Home Values/Prices and Sales
As of November 2020, the median list price was $342,500 (or $192 per square foot), down from the previous year. And the median sale price for the period was $350,000.
This means, then, the sale-to-list-price ratio was just about 100%. On average, homes sold very close to the asking price, which made it a fairly balanced market. It was neither a buyer’s nor seller’s market, and supply pretty well matched demand.
The average time on the market for the same period was 63 days. This, too, is slightly down from the previous year.
Some Notable Homes
What’s really intriguing about homes in the Historic Southwest neighborhood is that many of them have their own unique stories. And this is characteristic of the neighborhood as a whole.
417 9th Avenue SW
This home appears in the historic registry, in which it’s described like this . . .

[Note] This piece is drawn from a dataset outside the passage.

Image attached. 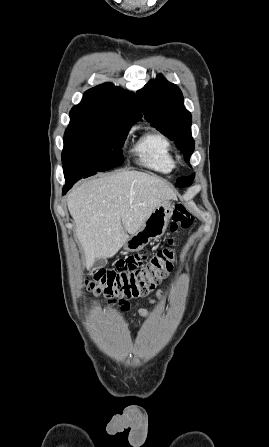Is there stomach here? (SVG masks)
<instances>
[{"mask_svg":"<svg viewBox=\"0 0 269 447\" xmlns=\"http://www.w3.org/2000/svg\"><path fill=\"white\" fill-rule=\"evenodd\" d=\"M172 212V202H169V200L161 202V204L153 210L152 214L146 218L140 229H138L136 233H131L126 243H123V249H125V251H139V249H143L151 239L161 237L170 222Z\"/></svg>","mask_w":269,"mask_h":447,"instance_id":"obj_1","label":"stomach"}]
</instances>
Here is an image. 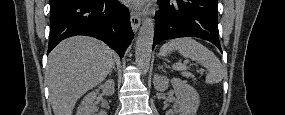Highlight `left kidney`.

“Dr. Frederick Le Roy Smith House; ca. 1930. Two-story brick-and-stucco Prairie School residence with broad-eaved hipped roof; first story sheathed in brick veneer, second in stucco with decorative wood banding; windows arranged in groups; multi-paned upper sash, single-paned lower; arched canopy over entry. Detached, one-story wood frame garage with stucco and brick walls and pyramidal hipped roof. In 1917, Smith became an associate in the Section of Postoperative Treatment at the Mayo Clinic.
912 8th Street SW
This home sits on a double lot and is an impressive 6,700 square feet. For the past 100 years, it has served as a place for family gatherings and for friends visiting the Mayo Clinic.

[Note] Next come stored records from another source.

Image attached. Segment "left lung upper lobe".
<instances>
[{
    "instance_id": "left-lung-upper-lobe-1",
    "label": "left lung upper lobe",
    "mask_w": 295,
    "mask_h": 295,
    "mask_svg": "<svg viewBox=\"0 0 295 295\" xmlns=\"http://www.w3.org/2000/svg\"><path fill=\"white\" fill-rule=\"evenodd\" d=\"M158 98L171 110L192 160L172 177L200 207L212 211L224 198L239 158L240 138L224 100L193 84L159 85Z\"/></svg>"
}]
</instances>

“Harry and Margaret Harwick’s family owned the home for many years. Harry was the administrator for the Mayo Clinic for 44 years. The Harwicks gifted the home to the Mayo Foundation and Rochester Foundation in 1974. The home was then sold to Louis and Beverly Ohly in 1977. The Ohlys had 14 children and 33 grandchildren. The home served as a venue to celebrate three Ohly weddings, as well as large family holiday celebrations for decades.”
Added Bonus: HSNA
This neighborhood has a definite sense of community. Residents strive to work together to preserve the best from the past and adapt to the new in the best possible way. This can be seen in the Historic Southwest Neighborhood Association (HSNA), which has this mission statement: “To preserve and enhance our neighborhood, promote community, and unite our residents through a common voice.”

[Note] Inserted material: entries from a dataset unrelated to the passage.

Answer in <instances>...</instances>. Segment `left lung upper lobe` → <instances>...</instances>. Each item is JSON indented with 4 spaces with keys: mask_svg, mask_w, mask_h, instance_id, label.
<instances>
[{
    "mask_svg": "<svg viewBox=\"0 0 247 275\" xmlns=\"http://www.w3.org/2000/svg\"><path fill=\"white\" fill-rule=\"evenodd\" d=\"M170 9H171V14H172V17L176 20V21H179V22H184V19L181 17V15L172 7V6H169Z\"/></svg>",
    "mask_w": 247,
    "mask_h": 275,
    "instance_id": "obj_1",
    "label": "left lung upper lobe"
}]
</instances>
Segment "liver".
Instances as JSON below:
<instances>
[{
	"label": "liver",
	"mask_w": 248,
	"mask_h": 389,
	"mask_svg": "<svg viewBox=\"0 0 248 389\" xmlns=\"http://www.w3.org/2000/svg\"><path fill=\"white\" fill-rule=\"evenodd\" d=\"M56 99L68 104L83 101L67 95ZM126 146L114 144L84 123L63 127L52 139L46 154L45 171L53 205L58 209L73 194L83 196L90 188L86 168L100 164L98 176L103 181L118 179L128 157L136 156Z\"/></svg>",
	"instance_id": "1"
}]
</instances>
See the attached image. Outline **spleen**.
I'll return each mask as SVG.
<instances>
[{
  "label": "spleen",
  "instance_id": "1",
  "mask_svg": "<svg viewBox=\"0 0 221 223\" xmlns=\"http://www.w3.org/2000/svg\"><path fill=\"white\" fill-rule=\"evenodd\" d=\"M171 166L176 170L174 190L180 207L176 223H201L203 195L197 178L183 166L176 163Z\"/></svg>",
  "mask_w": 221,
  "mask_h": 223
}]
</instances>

The association grew out of the “need to address and resolve issues impacting our neighborhood that could not easily or successfully be done by any one individual. This has become especially true in an ever-growing, ever-changing Rochester.” One of the primary objectives of the HSNA is “to preserve the old neighborhood feeling that comes from being as old as the city itself.”
The association holds monthly general meetings to address topics of interest and importance to the neighborhood, particularly those that affect the well being of the neighborhood and its residents. In fact, local police officers attend meetings to hear concerns and provide safety updates.
And One More Thing . . .
Thus far, then, the Historic Southwest neighborhood seems like a pretty good place to live But if you’re a parent of school-aged children, there’s probably one more thing you’d like to know about – the schools.
The neighborhood is home to seven schools: two elementary schools, two middle schools, and three high schools. And most of them are highly rated.
Consider, for example, these ratings from Great Schools:
- Folwell Elementary Schools – 5 stars (out of five possible)
- Willow Creek Middle School – 5 stars
- Mayo Senior High School – 4 stars
Really, there’s just not much negative to say about Rochester’s Historic Southwest neighborhood.